CHAPTER 19
AntiTrust Regulation
Antitrust laws, their major impact, and issues surrounding their enforcement, are presented in the chapter. Natural monopolies and their regulation are discussed and critically evaluatde. Information on deregulation in the 1970s and 1980s is presented. The chapter concludes with an analysis of social regulation with an emphasis on the importance of determining its optimal level through cost-benefit analysis.
I. Antitrust Laws
A. Historical background is rooted in the decades following the Civil War, when the corporate form of business began to develop and “trusts” or monopolies were formed in industries such as petroleum, meatpacking, railroads, sugar, lead, coal, whiskey, and tobacco.
B. Questionable tactics were used by some of these trusts, and popular sentiment turned against them. Two mechanisms for dealing with monopolies were developed.
1. Regulatory agencies were formed to control “natural” monopolies.
2. Antitrust legislation was passed to inhibit or prevent the growth of monopolies in other industries.
C. As a result of public resentment against trusts, the Sherman Act was passed 1890.
1. It contains two major provisions:
a. Contracts or combinations in restraint of trade or commerce among the several states or with foreign nations is illegal.
b. Every person who shall monopolize or attempt to monopolize any part of the trade or commerce among the states or with foreign nations shall be deemed guilty of a misdemeanor.
2. Today, the U.S. Department of Justice, the Federal Trade Commission, injured private parties, or state attorney generals can bring suits against alleged violators of the act.
3. Firms found violating either provision of the act could be ordered dissolved by the courts, or prohibited from engaging in the unlawful practices. Fines and imprisonment were possible, and injured parties could sue for triple damages.
D. The Clayton Act of 1914 is an elaboration of the Sherman Act, which was often not explicit enough to be effective. The Clayton Act strengthened the Sherman Act in several ways.
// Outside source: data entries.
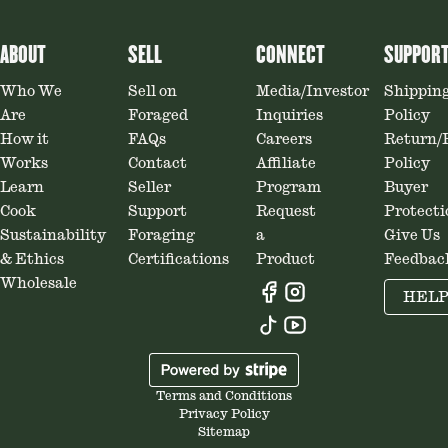
ABOUT
SELL
CONNECT
SUPPOR
Who We
Sell on
Media/Investor
Shippin
Are
Foraged
Inquiries
Policy
How it
FAQs
Careers
Return/
Works
Contact
Affiliate
Policy
Learn
Seller
Program
Buyer
Cook
Support
Request
Protecti
Sustainability
Foraging
a
Give Us
& Ethics
Certifications
Product
Feedbac
Wholesale
HEL
Terms and Conditions
Privacy Policy
Sitemap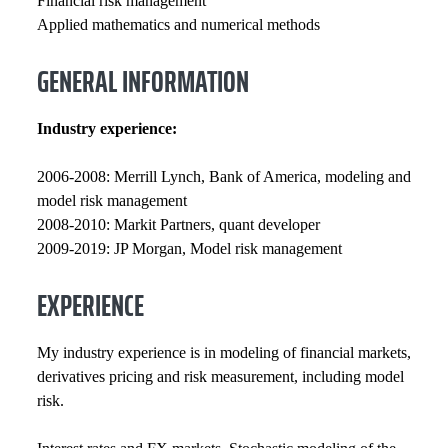
Financial risk management
Applied mathematics and numerical methods
GENERAL INFORMATION
Industry experience:
2006-2008: Merrill Lynch, Bank of America, modeling and
model risk management
2008-2010: Markit Partners, quant developer
2009-2019: JP Morgan, Model risk management
EXPERIENCE
My industry experience is in modeling of financial markets,
derivatives pricing and risk measurement, including model
risk.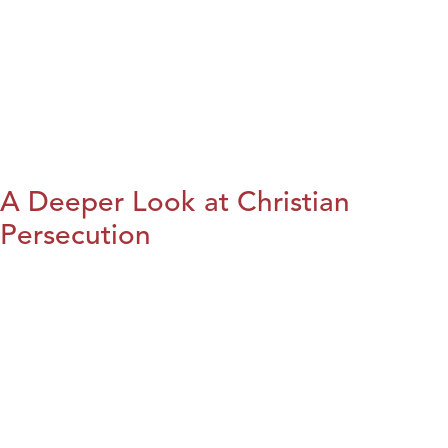
A Deeper Look at Christian
Persecution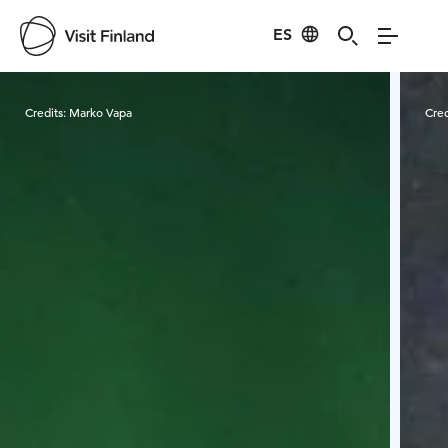
ES
Visit Finland
Credits:
Marko Vapa
Cred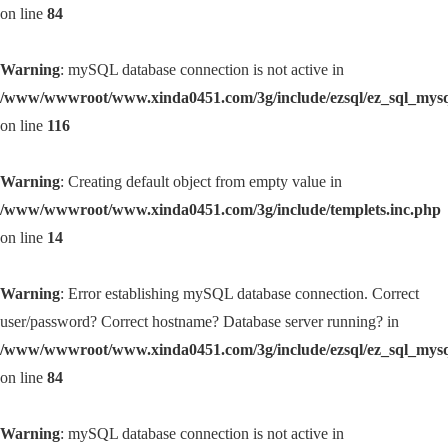
on line
84
Warning
: mySQL database connection is not active in
/www/wwwroot/www.xinda0451.com/3g/include/ezsql/ez_sql_mys
on line
116
Warning
: Creating default object from empty value in
/www/wwwroot/www.xinda0451.com/3g/include/templets.inc.php
on line
14
Warning
: Error establishing mySQL database connection. Correct
user/password? Correct hostname? Database server running? in
/www/wwwroot/www.xinda0451.com/3g/include/ezsql/ez_sql_mys
on line
84
Warning
: mySQL database connection is not active in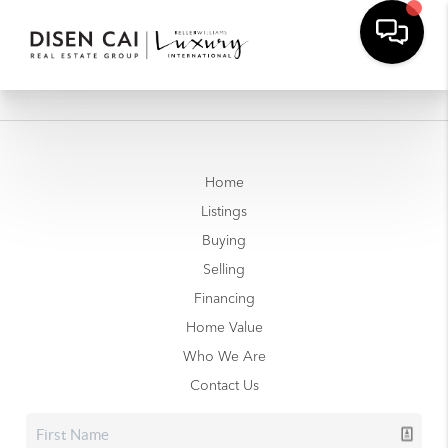
Home
Listings
Buying
Selling
Financing
Home Value
Who We Are
Contact Us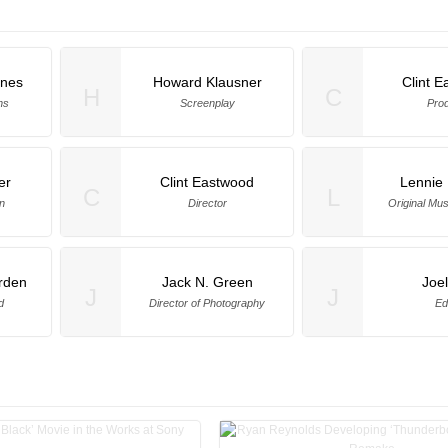
nes
Howard Klausner
Clint 
H
C
ns
Screenplay
Pro
er
Clint Eastwood
Lennie
C
L
n
Director
Original Mu
rden
Jack N. Green
Joe
J
J
d
Director of Photography
Ed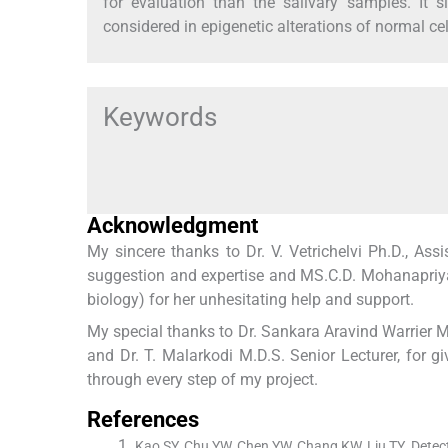
for evaluation than the salivary samples. It s
considered in epigenetic alterations of normal cel
Keywords
Acknowledgment
My sincere thanks to Dr. V. Vetrichelvi Ph.D., A
suggestion and expertise and MS.C.D. Mohanapriya
biology) for her unhesitating help and support.
My special thanks to Dr. Sankara Aravind Warrier M.
and Dr. T. Malarkodi M.D.S. Senior Lecturer, for g
through every step of my project.
References
Kao SY, Chu YW, Chen YW, Chang KW, Liu TY. Detect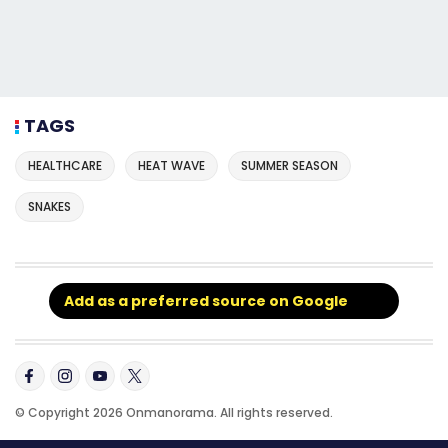
TAGS
HEALTHCARE
HEAT WAVE
SUMMER SEASON
SNAKES
Add as a preferred source on Google
© Copyright 2026 Onmanorama. All rights reserved.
1. It outlaws anticompetitive price discrimination among purchasers when the price differentiation is not based on cost and if it lessens competition.
2. It forbids exclusive or tying contracts in which a producer forces purchasers of one of its products to acquire other products from the same seller or producer.
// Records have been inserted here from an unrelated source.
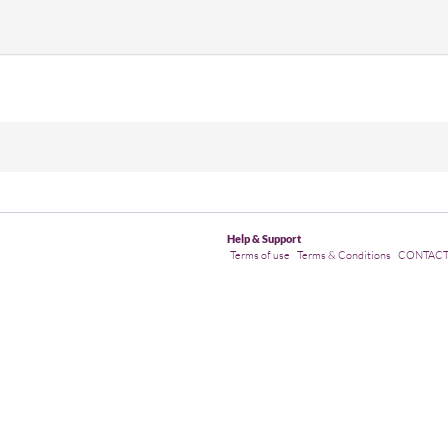
Help & Support
Terms of use
Terms & Conditions
CONTAC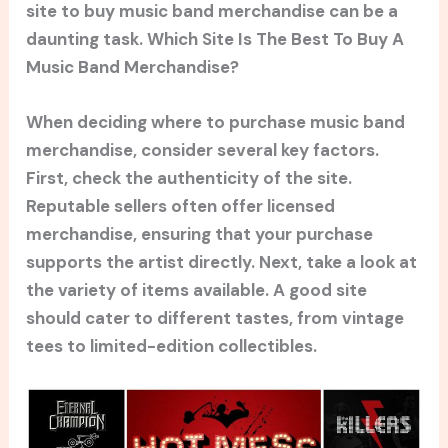
site to buy music band merchandise can be a
daunting task. Which Site Is The Best To Buy A
Music Band Merchandise?
When deciding where to purchase music band
merchandise, consider several key factors.
First, check the authenticity of the site.
Reputable sellers often offer licensed
merchandise, ensuring that your purchase
supports the artist directly. Next, take a look at
the variety of items available. A good site
should cater to different tastes, from vintage
tees to limited-edition collectibles.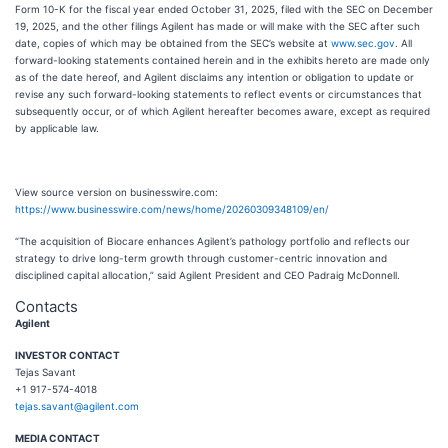
Form 10-K for the fiscal year ended October 31, 2025, filed with the SEC on December
19, 2025, and the other filings Agilent has made or will make with the SEC after such
date, copies of which may be obtained from the SEC’s website at
www.sec.gov
. All
forward-looking statements contained herein and in the exhibits hereto are made only
as of the date hereof, and Agilent disclaims any intention or obligation to update or
revise any such forward-looking statements to reflect events or circumstances that
subsequently occur, or of which Agilent hereafter becomes aware, except as required
by applicable law.
View source version on businesswire.com:
https://www.businesswire.com/news/home/20260309348109/en/
“The acquisition of Biocare enhances Agilent’s pathology portfolio and reflects our
strategy to drive long-term growth through customer-centric innovation and
disciplined capital allocation,” said Agilent President and CEO Padraig McDonnell.
Contacts
Agilent
I
NVESTOR CONTACT
Tejas Savant
+1 917-574-4018
tejas.savant@agilent.com
MEDIA CONTACT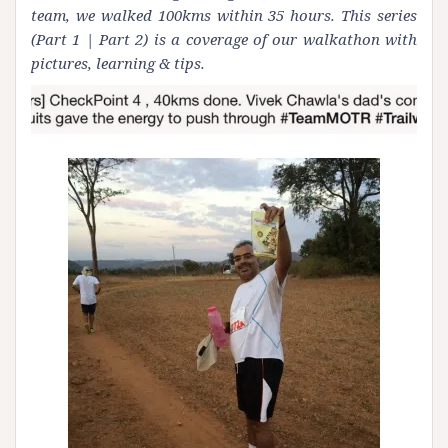
team, we walked 100kms within 35 hours. This series
(
Part 1
|
Part 2
) is a coverage of our walkathon with
pictures, learning & tips.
3. Acquisition of stock in competing corporations is forbidden if it lessens competition
4. Interlocking directorates are not allowed where directors of one firm are also on the board of a competing firm.
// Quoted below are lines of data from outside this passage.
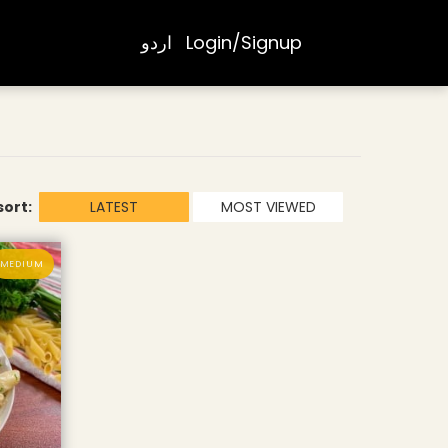
اردو
Login/Signup
sort:
LATEST
MOST VIEWED
MEDIUM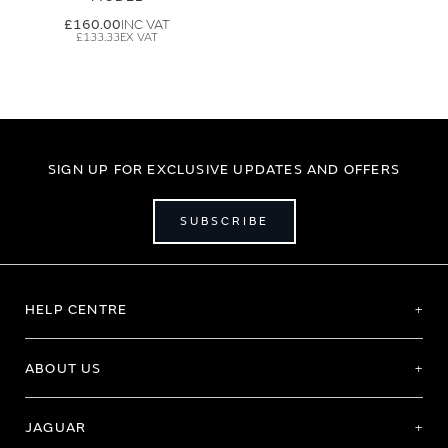
£160.00
£133.33
SIGN UP FOR EXCLUSIVE UPDATES AND OFFERS
SUBSCRIBE
HELP CENTRE
ABOUT US
JAGUAR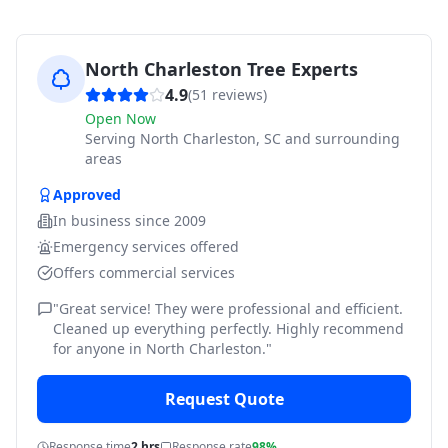
North Charleston Tree Experts
4.9
(
51
reviews)
Open Now
Serving
North Charleston, SC and surrounding
areas
Approved
In business since
2009
Emergency services offered
Offers commercial services
"
Great service! They were professional and efficient.
Cleaned up everything perfectly. Highly recommend
for anyone in North Charleston.
"
Request Quote
Response time
2 hrs
Response rate
98%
E. Also in 1914, Congress passed the Federal Trade Commission Act. This act created the Federal Trade Commission (FTC), an agency designed to enforce antitrust laws and the Clayton Act in particular.
1. FTC investigates unfair competitive practices and, when appropriate issues cease-and desist orders.
2. Additionally, the Wheeler‑Lea Act in 1938 gave the FTC power to police “deceptive acts or practices in commerce.”
F. The Celler‑Kefauver Act of 1950 amended Section 7 of the Clayton Act, which prohibits firms from acquiring the stock of competitors when this would reduce competition. This section had a loophole whereby firms could accomplish their purpose by acquiring the physical assets rather than stock of a competing company, and the Celler‑Kefauver bill closed this loophole.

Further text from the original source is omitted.